Another example is a skill that automates deploying, operating, and tearing down isolated Fireworks dev shards on the shared AWS scms Kubernetes cluster.

Subagents / personas

For review, have an adversarial persona subagent that spins up and reviews what the main agent has written.

I have this one tied to a !review-pr prompt shortcut that spins it up as an independent subagent.

How We Validate

With no hand-written code, validation is everything. Our approach:

• AI writes the e2e tests too. The agent writes tests, deploys to a dev shard, runs them, and loops on failures until they pass. The test suite is the primary proof that things work.
• Dev shard loop: Every feature gets deployed to an isolated dev shard on a real cluster. The agent deploys, tests e2e, fixes issues, redeploys. This catches integration issues that unit tests miss.
• CI pipeline as quality gate: Every PR runs lint, vet, tests, and Helm validation. The agent reads pipeline output and addresses failures before requesting review.
• Progressive rollout: main deploys to dev without PRGB, so we can validate internally fast. Production gets canary deploys across multiple clusters.
• If I need to verify, I test outputs, not read code.
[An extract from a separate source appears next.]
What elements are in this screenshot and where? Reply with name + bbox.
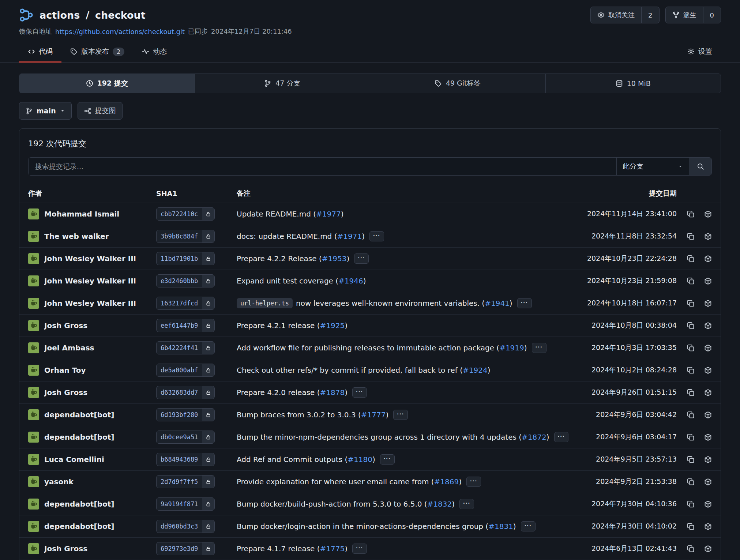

Submit a job, check it boots in 100ms, verify migration preserves state, confirm network policy blocks what it should. Black box validation.
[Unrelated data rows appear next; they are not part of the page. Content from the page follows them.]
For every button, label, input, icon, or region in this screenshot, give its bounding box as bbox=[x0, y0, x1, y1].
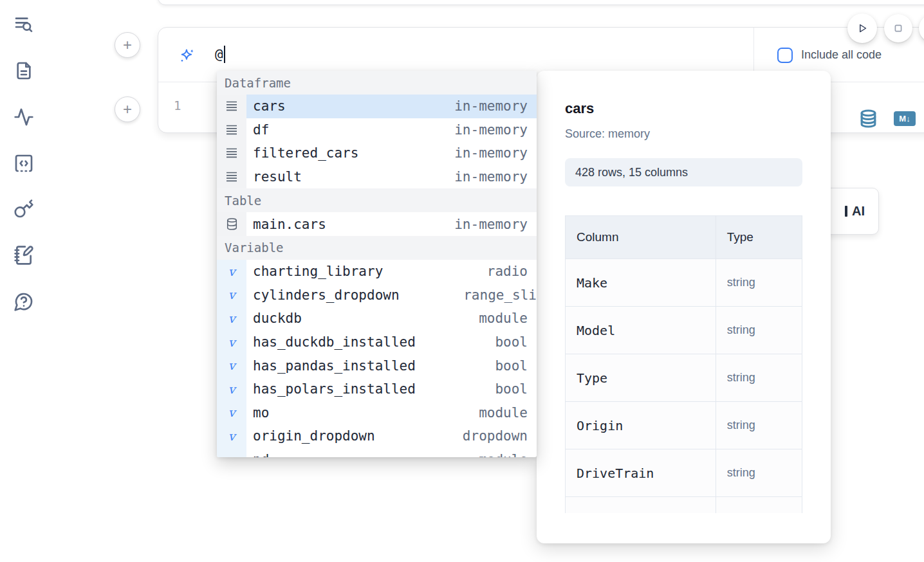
autocomplete-item-has_pandas_installed[interactable]: vhas_pandas_installedbool bbox=[217, 354, 537, 377]
schema-row: Makestring bbox=[566, 259, 802, 307]
item-name: pd bbox=[253, 452, 269, 457]
schema-header-column: Column bbox=[566, 216, 716, 259]
database-cell-icon[interactable] bbox=[858, 109, 878, 129]
variable-icon: v bbox=[228, 430, 236, 442]
sparkles-icon bbox=[179, 48, 196, 64]
variable-icon: v bbox=[217, 260, 246, 284]
activity-icon[interactable] bbox=[14, 107, 34, 127]
schema-column-name: Make bbox=[566, 259, 716, 307]
preview-source: Source: memory bbox=[565, 127, 802, 141]
variable-icon: v bbox=[228, 406, 236, 419]
schema-table-body: MakestringModelstringTypestringOriginstr… bbox=[566, 259, 802, 514]
schema-table-wrap: Column Type MakestringModelstringTypestr… bbox=[565, 215, 802, 513]
variable-icon: v bbox=[217, 307, 246, 331]
schema-column-name: Type bbox=[566, 354, 716, 402]
rows-icon bbox=[217, 118, 246, 142]
prompt-text: @ bbox=[215, 47, 223, 62]
schema-column-name: Model bbox=[566, 307, 716, 354]
item-type: module bbox=[479, 452, 537, 457]
item-name: duckdb bbox=[253, 311, 302, 326]
item-type: module bbox=[479, 311, 537, 326]
rows-icon bbox=[217, 95, 246, 118]
play-icon bbox=[855, 21, 869, 35]
variable-icon: v bbox=[228, 266, 236, 278]
autocomplete-item-df[interactable]: dfin-memory bbox=[217, 118, 537, 142]
schema-column-type: string bbox=[716, 449, 802, 497]
rows-icon bbox=[217, 165, 246, 189]
item-type: in-memory bbox=[454, 98, 537, 114]
key-icon[interactable] bbox=[14, 199, 34, 219]
item-name: cylinders_dropdown bbox=[253, 287, 400, 303]
item-name: df bbox=[253, 122, 269, 138]
run-cell-button[interactable] bbox=[847, 14, 877, 43]
autocomplete-list: Dataframecarsin-memorydfin-memoryfiltere… bbox=[217, 71, 537, 457]
autocomplete-item-origin_dropdown[interactable]: vorigin_dropdowndropdown bbox=[217, 424, 537, 448]
schema-column-name: Origin bbox=[566, 402, 716, 449]
schema-row: Originstring bbox=[566, 402, 802, 449]
add-cell-above-button[interactable]: + bbox=[115, 32, 140, 58]
item-type: in-memory bbox=[454, 169, 537, 185]
ai-button-label: AI bbox=[852, 204, 865, 219]
item-name: result bbox=[253, 169, 302, 185]
autocomplete-item-pd[interactable]: vpdmodule bbox=[217, 448, 537, 457]
item-type: module bbox=[479, 405, 537, 421]
autocomplete-dropdown: Dataframecarsin-memorydfin-memoryfiltere… bbox=[217, 71, 537, 457]
variable-icon: v bbox=[217, 448, 246, 457]
dataframe-preview-panel: cars Source: memory 428 rows, 15 columns… bbox=[537, 71, 831, 543]
autocomplete-item-duckdb[interactable]: vduckdbmodule bbox=[217, 307, 537, 331]
schema-row: Typestring bbox=[566, 354, 802, 402]
stop-button[interactable] bbox=[884, 14, 912, 42]
add-cell-below-button[interactable]: + bbox=[115, 96, 140, 122]
help-circle-icon[interactable] bbox=[14, 291, 34, 312]
item-type: bool bbox=[495, 381, 537, 397]
variable-icon: v bbox=[228, 313, 236, 325]
variable-icon: v bbox=[217, 331, 246, 354]
item-name: main.cars bbox=[253, 217, 326, 232]
item-name: has_polars_installed bbox=[253, 381, 416, 397]
autocomplete-item-main.cars[interactable]: main.carsin-memory bbox=[217, 212, 537, 236]
markdown-convert-icon[interactable]: M↓ bbox=[894, 111, 916, 126]
item-type: bool bbox=[495, 358, 537, 374]
code-square-icon[interactable] bbox=[14, 153, 34, 174]
schema-column-type: string bbox=[716, 259, 802, 307]
ai-prompt-input[interactable]: @ bbox=[215, 46, 225, 63]
item-type: in-memory bbox=[454, 217, 537, 232]
list-search-icon[interactable] bbox=[14, 14, 34, 35]
variable-icon: v bbox=[217, 424, 246, 448]
rows-icon bbox=[217, 141, 246, 165]
autocomplete-section-header: Table bbox=[217, 188, 537, 212]
preview-shape-badge: 428 rows, 15 columns bbox=[565, 158, 802, 186]
autocomplete-item-result[interactable]: resultin-memory bbox=[217, 165, 537, 189]
autocomplete-item-cylinders_dropdown[interactable]: vcylinders_dropdownrange_sli bbox=[217, 284, 537, 307]
schema-header-type: Type bbox=[716, 216, 802, 259]
include-all-code-checkbox[interactable] bbox=[777, 48, 793, 63]
autocomplete-item-has_duckdb_installed[interactable]: vhas_duckdb_installedbool bbox=[217, 331, 537, 354]
autocomplete-item-filtered_cars[interactable]: filtered_carsin-memory bbox=[217, 141, 537, 165]
schema-column-name: DriveTrain bbox=[566, 449, 716, 497]
clipped-letter bbox=[845, 206, 847, 217]
autocomplete-item-has_polars_installed[interactable]: vhas_polars_installedbool bbox=[217, 377, 537, 401]
schema-row: DriveTrainstring bbox=[566, 449, 802, 497]
file-text-icon[interactable] bbox=[14, 60, 34, 81]
schema-column-type: string bbox=[716, 354, 802, 402]
schema-column-type: string bbox=[716, 402, 802, 449]
autocomplete-item-charting_library[interactable]: vcharting_libraryradio bbox=[217, 260, 537, 284]
schema-table: Column Type MakestringModelstringTypestr… bbox=[565, 215, 802, 513]
variable-icon: v bbox=[228, 289, 236, 301]
variable-icon: v bbox=[217, 284, 246, 307]
item-type: bool bbox=[495, 334, 537, 350]
variable-icon: v bbox=[228, 359, 236, 372]
autocomplete-item-mo[interactable]: vmomodule bbox=[217, 401, 537, 425]
schema-column-type: string bbox=[716, 307, 802, 354]
preview-title: cars bbox=[565, 100, 802, 117]
schema-row-partial bbox=[566, 497, 802, 514]
variable-icon: v bbox=[228, 383, 236, 395]
stop-icon bbox=[891, 21, 905, 35]
autocomplete-item-cars[interactable]: carsin-memory bbox=[217, 95, 537, 118]
item-type: dropdown bbox=[463, 428, 537, 444]
notebook-pen-icon[interactable] bbox=[14, 245, 34, 266]
variable-icon: v bbox=[217, 377, 246, 401]
item-name: origin_dropdown bbox=[253, 428, 375, 444]
item-name: mo bbox=[253, 405, 269, 421]
item-type: radio bbox=[487, 264, 537, 279]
Your Team Needs to Be Agentic Too

If you’re blocked on human review, your throughput is gated by the slowest reviewer. Teams need to embrace AI-assisted reviews and shift their attention to the high level: architecture, design intent, risk, rather than nitpicking details. The agents can handle the details.

For bigger, scarier PRs: spin up an independent agent to review before a human even looks at it.
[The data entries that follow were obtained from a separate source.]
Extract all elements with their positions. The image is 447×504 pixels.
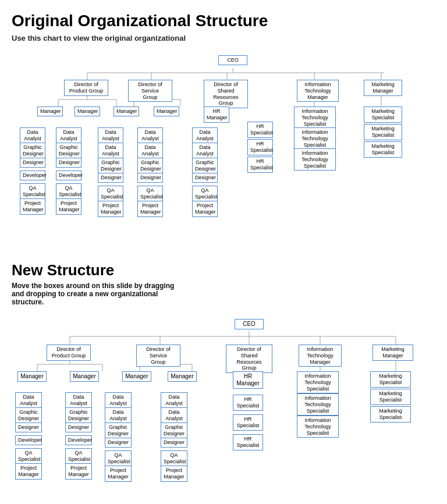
gd2-1-new[interactable]: GraphicDesigner <box>65 407 92 424</box>
gd3-1-new[interactable]: GraphicDesigner <box>105 423 132 439</box>
qa2-1-orig[interactable]: QASpecialist <box>56 183 81 200</box>
hr-spec3-orig[interactable]: HRSpecialist <box>247 157 273 173</box>
des2-1-orig[interactable]: Designer <box>56 158 81 168</box>
dev2-1-orig[interactable]: Developer <box>56 171 81 180</box>
it-manager-new[interactable]: InformationTechnology Manager <box>299 345 342 367</box>
it-spec1-orig[interactable]: InformationTechnologySpecialist <box>294 107 336 129</box>
mgr2-new[interactable]: Manager <box>70 371 99 382</box>
mgr4-new[interactable]: Manager <box>168 371 197 382</box>
pm3-1-orig[interactable]: ProjectManager <box>98 201 123 217</box>
mgr3-new[interactable]: Manager <box>122 371 151 382</box>
pm1-1-new[interactable]: ProjectManager <box>15 463 42 480</box>
pm5-1-orig[interactable]: ProjectManager <box>192 201 218 217</box>
des2-1-new[interactable]: Designer <box>65 423 92 432</box>
mktg-spec1-new[interactable]: MarketingSpecialist <box>370 371 411 388</box>
dir-shared-new[interactable]: Director of SharedResources Group <box>226 345 272 373</box>
it-spec3-new[interactable]: InformationTechnologySpecialist <box>297 416 339 438</box>
da4-1-new[interactable]: DataAnalyst <box>161 392 187 409</box>
da4-2-orig[interactable]: DataAnalyst <box>137 143 163 159</box>
des3-1-orig[interactable]: Designer <box>98 173 123 183</box>
gd1-1-new[interactable]: GraphicDesigner <box>15 407 42 424</box>
mgr4-orig[interactable]: Manager <box>154 107 179 116</box>
des5-1-orig[interactable]: Designer <box>192 173 218 183</box>
da3-2-new[interactable]: DataAnalyst <box>105 407 132 424</box>
mktg-manager-new[interactable]: MarketingManager <box>372 345 413 361</box>
dev2-1-new[interactable]: Developer <box>65 435 92 445</box>
des4-1-orig[interactable]: Designer <box>137 173 163 183</box>
dev1-1-new[interactable]: Developer <box>15 435 42 445</box>
pm2-1-new[interactable]: ProjectManager <box>65 463 92 480</box>
dir-product-new[interactable]: Director ofProduct Group <box>47 345 91 361</box>
hr-spec2-orig[interactable]: HRSpecialist <box>247 139 273 155</box>
pm1-1-orig[interactable]: ProjectManager <box>20 198 45 215</box>
it-spec2-new[interactable]: InformationTechnologySpecialist <box>297 393 339 416</box>
da1-1-new[interactable]: DataAnalyst <box>15 392 42 409</box>
qa1-1-new[interactable]: QASpecialist <box>15 448 42 464</box>
da4-2-new[interactable]: DataAnalyst <box>161 407 187 424</box>
qa4-1-orig[interactable]: QASpecialist <box>137 186 163 202</box>
des4-1-new[interactable]: Designer <box>161 438 187 448</box>
mktg-spec2-new[interactable]: MarketingSpecialist <box>370 389 411 405</box>
qa4-1-new[interactable]: QASpecialist <box>161 450 187 467</box>
qa5-1-orig[interactable]: QASpecialist <box>192 186 218 202</box>
gd4-1-orig[interactable]: GraphicDesigner <box>137 158 163 174</box>
pm3-1-new[interactable]: ProjectManager <box>105 466 132 482</box>
pm4-1-new[interactable]: ProjectManager <box>161 466 187 482</box>
pm4-1-orig[interactable]: ProjectManager <box>137 201 163 217</box>
des1-1-new[interactable]: Designer <box>15 423 42 432</box>
da5-1-orig[interactable]: DataAnalyst <box>192 127 218 144</box>
original-section: Original Organizational Structure Use th… <box>12 12 435 226</box>
mktg-spec3-orig[interactable]: MarketingSpecialist <box>364 141 402 158</box>
hr-manager-new[interactable]: HRManager <box>233 371 263 389</box>
hr-spec3-new[interactable]: HRSpecialist <box>233 434 263 450</box>
hr-spec1-orig[interactable]: HRSpecialist <box>247 122 273 138</box>
gd2-1-orig[interactable]: GraphicDesigner <box>56 143 81 159</box>
qa2-1-new[interactable]: QASpecialist <box>65 448 92 464</box>
da3-2-orig[interactable]: DataAnalyst <box>98 143 123 159</box>
ceo-box-new[interactable]: CEO <box>235 319 264 329</box>
it-manager-orig[interactable]: InformationTechnology Manager <box>297 80 339 102</box>
hr-spec2-new[interactable]: HRSpecialist <box>233 414 263 431</box>
mktg-spec3-new[interactable]: MarketingSpecialist <box>370 406 411 423</box>
des1-1-orig[interactable]: Designer <box>20 158 45 168</box>
pm2-1-orig[interactable]: ProjectManager <box>56 198 81 215</box>
da5-2-orig[interactable]: DataAnalyst <box>192 143 218 159</box>
da4-1-orig[interactable]: DataAnalyst <box>137 127 163 144</box>
gd3-1-orig[interactable]: GraphicDesigner <box>98 158 123 174</box>
dir-service-orig[interactable]: Director of ServiceGroup <box>128 80 172 102</box>
it-spec1-new[interactable]: InformationTechnologySpecialist <box>297 371 339 393</box>
hr-spec1-new[interactable]: HRSpecialist <box>233 395 263 411</box>
qa1-1-orig[interactable]: QASpecialist <box>20 183 45 200</box>
qa3-1-orig[interactable]: QASpecialist <box>98 186 123 202</box>
da2-1-orig[interactable]: DataAnalyst <box>56 127 81 144</box>
gd4-1-new[interactable]: GraphicDesigner <box>161 423 187 439</box>
mktg-spec2-orig[interactable]: MarketingSpecialist <box>364 124 402 140</box>
gd5-1-orig[interactable]: GraphicDesigner <box>192 158 218 174</box>
da3-1-new[interactable]: DataAnalyst <box>105 392 132 409</box>
spacer <box>12 226 435 261</box>
dir-product-orig[interactable]: Director ofProduct Group <box>64 80 108 96</box>
mgr2-orig[interactable]: Manager <box>74 107 100 116</box>
qa3-1-new[interactable]: QASpecialist <box>105 450 132 467</box>
gd1-1-orig[interactable]: GraphicDesigner <box>20 143 45 159</box>
ceo-box-orig[interactable]: CEO <box>218 55 247 65</box>
des3-1-new[interactable]: Designer <box>105 438 132 448</box>
new-chart: CEO Director ofProduct Group Director of… <box>12 315 435 504</box>
original-chart: CEO Director ofProduct Group Director of… <box>12 52 435 226</box>
mktg-manager-orig[interactable]: MarketingManager <box>364 80 402 96</box>
dir-shared-orig[interactable]: Director of SharedResources Group <box>204 80 248 108</box>
mgr3-orig[interactable]: Manager <box>113 107 139 116</box>
da1-1-orig[interactable]: DataAnalyst <box>20 127 45 144</box>
new-section: New Structure Move the boxes around on t… <box>12 261 435 504</box>
hr-manager-orig[interactable]: HRManager <box>204 107 229 123</box>
da3-1-orig[interactable]: DataAnalyst <box>98 127 123 144</box>
it-spec3-orig[interactable]: InformationTechnologySpecialist <box>294 148 336 171</box>
mgr1-new[interactable]: Manager <box>17 371 47 382</box>
dev1-1-orig[interactable]: Developer <box>20 171 45 180</box>
da2-1-new[interactable]: DataAnalyst <box>65 392 92 409</box>
mgr1-orig[interactable]: Manager <box>37 107 63 116</box>
mktg-spec1-orig[interactable]: MarketingSpecialist <box>364 107 402 123</box>
it-spec2-orig[interactable]: InformationTechnologySpecialist <box>294 127 336 150</box>
dir-service-new[interactable]: Director of ServiceGroup <box>136 345 180 367</box>
original-title: Original Organizational Structure <box>12 12 435 30</box>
Consider a prod branching model. We need to move fast, and we have made great progress in our team having main deploy to dev without PRGB (Peer Review/Green Build). This lets us ship to internal test cases and ourselves faster. We can’t afford waiting hours for a human PR, especially in a multi-timezone world.

Invest in Your AI Setup

Spend real time on your repo’s AI configuration: skills, agent definitions, memory files. Continuously update them. This isn’t set-and-forget; it’s a living system that gets better the more you feed it.

Your Role Changes

You become more of an architect and builder. Work with the AI to explore architecture options. Let it suggest implementation details. Press it with your domain knowledge. Then let it implement.

When something important is happening, read along to the thinking as the agent works. You don’t need to write the code, but you should understand what’s being built.

Talk to your code through the Agent

Want to know how something works? Ask the agent. It explores the repo and returns a natural language explanation, often with key implementation snippets.

Want to make a small adjustment, suggest an improvement, or propose a new approach? Ask. It’s especially powerful to explain why you want that change. This lets the model use its knowledge to contextualize the goal, often leading to stronger outputs.

An agent-driven interface or tool suits this paradigm, keeping you focused on the outcome while delegating details to your agentic coworker.

Mitigate risk with strong design, not manual review

If you’re not hand-writing code, your safety net shifts:

  • CI/CD pipelines: your automated quality gate
  • Sharding: limit the blast radius of any single change
  • RBAC (Role based access control) / JIT (Just in time) access: control who (and what) can write
  • Progressive rollouts & canary deploys across multiple clusters
  • AI-written e2e tests: this is your primary validation harness. If you’re reading any code, read the tests

What’s working really well with Rovo Dev

The all-in-one access to Atlassian products is genuinely great. Having Bitbucket and Pipelines integration in the agent has been a game changer. The agent can raise PRs, read diffs, and monitor builds without leaving the conversation. It makes it a seriously compelling daily driver.

Outcome

We’re building things we never would have committed to before. Too long, too complex, not enough domain expertise on the team. Even two months ago, I wouldn’t have believed we’d have a Firecracker-based microVM platform with 100ms warm starts and live migration between hosts, built in four weeks, entirely by LLMs.